**To do**
All entries must be given again in full, exactly as they were supplied.

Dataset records
⟨
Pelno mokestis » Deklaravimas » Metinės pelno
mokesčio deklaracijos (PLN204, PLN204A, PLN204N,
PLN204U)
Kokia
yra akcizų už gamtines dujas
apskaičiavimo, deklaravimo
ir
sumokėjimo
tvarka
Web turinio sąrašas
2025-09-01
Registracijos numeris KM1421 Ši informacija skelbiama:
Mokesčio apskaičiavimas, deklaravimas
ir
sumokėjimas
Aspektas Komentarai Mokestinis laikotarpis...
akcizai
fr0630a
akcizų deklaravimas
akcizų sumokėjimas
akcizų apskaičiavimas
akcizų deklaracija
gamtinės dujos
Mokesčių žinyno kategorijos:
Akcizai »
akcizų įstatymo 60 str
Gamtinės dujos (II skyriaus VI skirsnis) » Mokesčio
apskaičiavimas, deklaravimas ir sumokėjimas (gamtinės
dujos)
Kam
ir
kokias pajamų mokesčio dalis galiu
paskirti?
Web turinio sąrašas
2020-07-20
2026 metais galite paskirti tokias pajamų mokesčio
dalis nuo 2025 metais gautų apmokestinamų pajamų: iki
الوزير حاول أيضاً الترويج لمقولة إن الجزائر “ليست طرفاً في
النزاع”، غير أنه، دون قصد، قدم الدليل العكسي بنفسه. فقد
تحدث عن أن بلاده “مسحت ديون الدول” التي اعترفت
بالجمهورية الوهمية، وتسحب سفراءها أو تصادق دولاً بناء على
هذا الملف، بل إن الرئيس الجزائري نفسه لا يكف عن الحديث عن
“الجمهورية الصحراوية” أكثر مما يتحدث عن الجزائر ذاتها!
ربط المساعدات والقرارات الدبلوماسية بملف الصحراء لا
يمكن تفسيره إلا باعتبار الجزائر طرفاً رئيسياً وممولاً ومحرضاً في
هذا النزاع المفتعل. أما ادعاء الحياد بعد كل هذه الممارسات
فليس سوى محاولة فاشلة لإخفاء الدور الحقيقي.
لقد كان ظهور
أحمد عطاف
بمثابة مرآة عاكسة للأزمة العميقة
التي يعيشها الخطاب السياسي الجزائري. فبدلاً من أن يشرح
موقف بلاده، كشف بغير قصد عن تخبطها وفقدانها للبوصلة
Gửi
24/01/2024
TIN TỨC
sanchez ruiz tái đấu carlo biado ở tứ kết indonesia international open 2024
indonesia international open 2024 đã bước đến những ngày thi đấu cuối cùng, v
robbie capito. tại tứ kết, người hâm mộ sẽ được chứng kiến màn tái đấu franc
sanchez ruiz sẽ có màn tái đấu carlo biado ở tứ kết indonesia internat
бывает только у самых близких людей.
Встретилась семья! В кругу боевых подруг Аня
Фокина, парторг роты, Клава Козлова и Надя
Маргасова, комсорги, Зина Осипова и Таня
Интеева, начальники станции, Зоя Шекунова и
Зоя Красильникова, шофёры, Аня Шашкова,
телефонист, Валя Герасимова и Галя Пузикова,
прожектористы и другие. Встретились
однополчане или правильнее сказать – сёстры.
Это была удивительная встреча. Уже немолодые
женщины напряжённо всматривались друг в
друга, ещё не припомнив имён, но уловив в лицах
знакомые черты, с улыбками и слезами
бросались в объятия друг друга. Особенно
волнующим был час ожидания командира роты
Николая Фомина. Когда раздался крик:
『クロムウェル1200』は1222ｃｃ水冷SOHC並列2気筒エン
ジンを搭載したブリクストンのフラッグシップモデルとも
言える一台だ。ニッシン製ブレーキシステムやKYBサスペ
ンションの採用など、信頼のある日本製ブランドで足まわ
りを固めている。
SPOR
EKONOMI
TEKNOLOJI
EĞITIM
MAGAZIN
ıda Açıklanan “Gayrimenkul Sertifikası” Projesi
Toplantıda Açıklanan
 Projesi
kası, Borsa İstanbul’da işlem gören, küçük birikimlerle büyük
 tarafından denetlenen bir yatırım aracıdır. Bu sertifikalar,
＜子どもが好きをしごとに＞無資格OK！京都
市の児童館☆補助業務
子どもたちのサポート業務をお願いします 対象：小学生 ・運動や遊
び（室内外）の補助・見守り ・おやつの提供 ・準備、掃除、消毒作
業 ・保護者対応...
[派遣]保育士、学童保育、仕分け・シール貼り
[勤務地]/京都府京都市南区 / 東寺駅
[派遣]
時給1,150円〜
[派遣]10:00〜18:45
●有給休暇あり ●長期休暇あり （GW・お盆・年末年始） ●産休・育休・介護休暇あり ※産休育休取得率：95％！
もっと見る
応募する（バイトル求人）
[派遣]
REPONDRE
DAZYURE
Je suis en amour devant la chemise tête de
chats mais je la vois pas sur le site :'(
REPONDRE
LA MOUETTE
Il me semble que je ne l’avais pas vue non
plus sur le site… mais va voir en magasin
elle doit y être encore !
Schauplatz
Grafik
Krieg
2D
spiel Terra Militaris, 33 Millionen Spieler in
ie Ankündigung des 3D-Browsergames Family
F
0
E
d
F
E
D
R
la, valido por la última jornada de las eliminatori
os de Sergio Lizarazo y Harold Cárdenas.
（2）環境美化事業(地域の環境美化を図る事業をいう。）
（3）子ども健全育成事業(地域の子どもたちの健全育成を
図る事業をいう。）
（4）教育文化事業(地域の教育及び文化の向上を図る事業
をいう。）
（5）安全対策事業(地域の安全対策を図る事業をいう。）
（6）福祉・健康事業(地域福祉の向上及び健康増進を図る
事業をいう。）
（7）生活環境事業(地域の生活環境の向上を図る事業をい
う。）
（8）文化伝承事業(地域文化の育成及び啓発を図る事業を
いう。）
⟩
**Answer box**
Pelno mokestis » Deklaravimas » Metinės pelno
mokesčio deklaracijos (PLN204, PLN204A, PLN204N,
PLN204U)
Kokia
yra akcizų už gamtines dujas
apskaičiavimo, deklaravimo
ir
sumokėjimo
tvarka
Web turinio sąrašas
2025-09-01
Registracijos numeris KM1421 Ši informacija skelbiama:
Mokesčio apskaičiavimas, deklaravimas
ir
sumokėjimas
Aspektas Komentarai Mokestinis laikotarpis...
akcizai
fr0630a
akcizų deklaravimas
akcizų sumokėjimas
akcizų apskaičiavimas
akcizų deklaracija
gamtinės dujos
Mokesčių žinyno kategorijos:
Akcizai »
akcizų įstatymo 60 str
Gamtinės dujos (II skyriaus VI skirsnis) » Mokesčio
apskaičiavimas, deklaravimas ir sumokėjimas (gamtinės
dujos)
Kam
ir
kokias pajamų mokesčio dalis galiu
paskirti?
Web turinio sąrašas
2020-07-20
2026 metais galite paskirti tokias pajamų mokesčio
dalis nuo 2025 metais gautų apmokestinamų pajamų: iki
الوزير حاول أيضاً الترويج لمقولة إن الجزائر “ليست طرفاً في
النزاع”، غير أنه، دون قصد، قدم الدليل العكسي بنفسه. فقد
تحدث عن أن بلاده “مسحت ديون الدول” التي اعترفت
بالجمهورية الوهمية، وتسحب سفراءها أو تصادق دولاً بناء على
هذا الملف، بل إن الرئيس الجزائري نفسه لا يكف عن الحديث عن
“الجمهورية الصحراوية” أكثر مما يتحدث عن الجزائر ذاتها!
ربط المساعدات والقرارات الدبلوماسية بملف الصحراء لا
يمكن تفسيره إلا باعتبار الجزائر طرفاً رئيسياً وممولاً ومحرضاً في
هذا النزاع المفتعل. أما ادعاء الحياد بعد كل هذه الممارسات
فليس سوى محاولة فاشلة لإخفاء الدور الحقيقي.
لقد كان ظهور
أحمد عطاف
بمثابة مرآة عاكسة للأزمة العميقة
التي يعيشها الخطاب السياسي الجزائري. فبدلاً من أن يشرح
موقف بلاده، كشف بغير قصد عن تخبطها وفقدانها للبوصلة
Gửi
24/01/2024
TIN TỨC
sanchez ruiz tái đấu carlo biado ở tứ kết indonesia international open 2024
indonesia international open 2024 đã bước đến những ngày thi đấu cuối cùng, v
robbie capito. tại tứ kết, người hâm mộ sẽ được chứng kiến màn tái đấu franc
sanchez ruiz sẽ có màn tái đấu carlo biado ở tứ kết indonesia internat
бывает только у самых близких людей.
Встретилась семья! В кругу боевых подруг Аня
Фокина, парторг роты, Клава Козлова и Надя
Маргасова, комсорги, Зина Осипова и Таня
Интеева, начальники станции, Зоя Шекунова и
Зоя Красильникова, шофёры, Аня Шашкова,
телефонист, Валя Герасимова и Галя Пузикова,
прожектористы и другие. Встретились
однополчане или правильнее сказать – сёстры.
Это была удивительная встреча. Уже немолодые
женщины напряжённо всматривались друг в
друга, ещё не припомнив имён, но уловив в лицах
знакомые черты, с улыбками и слезами
бросались в объятия друг друга. Особенно
волнующим был час ожидания командира роты
Николая Фомина. Когда раздался крик:
『クロムウェル1200』は1222ｃｃ水冷SOHC並列2気筒エン
ジンを搭載したブリクストンのフラッグシップモデルとも
言える一台だ。ニッシン製ブレーキシステムやKYBサスペ
ンションの採用など、信頼のある日本製ブランドで足まわ
りを固めている。
SPOR
EKONOMI
TEKNOLOJI
EĞITIM
MAGAZIN
ıda Açıklanan “Gayrimenkul Sertifikası” Projesi
Toplantıda Açıklanan
 Projesi
kası, Borsa İstanbul’da işlem gören, küçük birikimlerle büyük
 tarafından denetlenen bir yatırım aracıdır. Bu sertifikalar,
＜子どもが好きをしごとに＞無資格OK！京都
市の児童館☆補助業務
子どもたちのサポート業務をお願いします 対象：小学生 ・運動や遊
び（室内外）の補助・見守り ・おやつの提供 ・準備、掃除、消毒作
業 ・保護者対応...
[派遣]保育士、学童保育、仕分け・シール貼り
[勤務地]/京都府京都市南区 / 東寺駅
[派遣]
時給1,150円〜
[派遣]10:00〜18:45
●有給休暇あり ●長期休暇あり （GW・お盆・年末年始） ●産休・育休・介護休暇あり ※産休育休取得率：95％！
もっと見る
応募する（バイトル求人）
[派遣]
REPONDRE
DAZYURE
Je suis en amour devant la chemise tête de
chats mais je la vois pas sur le site :'(
REPONDRE
LA MOUETTE
Il me semble que je ne l’avais pas vue non
plus sur le site… mais va voir en magasin
elle doit y être encore !
Schauplatz
Grafik
Krieg
2D
spiel Terra Militaris, 33 Millionen Spieler in
ie Ankündigung des 3D-Browsergames Family
F
0
E
d
F
E
D
R
la, valido por la última jornada de las eliminatori
os de Sergio Lizarazo y Harold Cárdenas.
（2）環境美化事業(地域の環境美化を図る事業をいう。）
（3）子ども健全育成事業(地域の子どもたちの健全育成を
図る事業をいう。）
（4）教育文化事業(地域の教育及び文化の向上を図る事業
をいう。）
（5）安全対策事業(地域の安全対策を図る事業をいう。）
（6）福祉・健康事業(地域福祉の向上及び健康増進を図る
事業をいう。）
（7）生活環境事業(地域の生活環境の向上を図る事業をい
う。）
（8）文化伝承事業(地域文化の育成及び啓発を図る事業を
いう。）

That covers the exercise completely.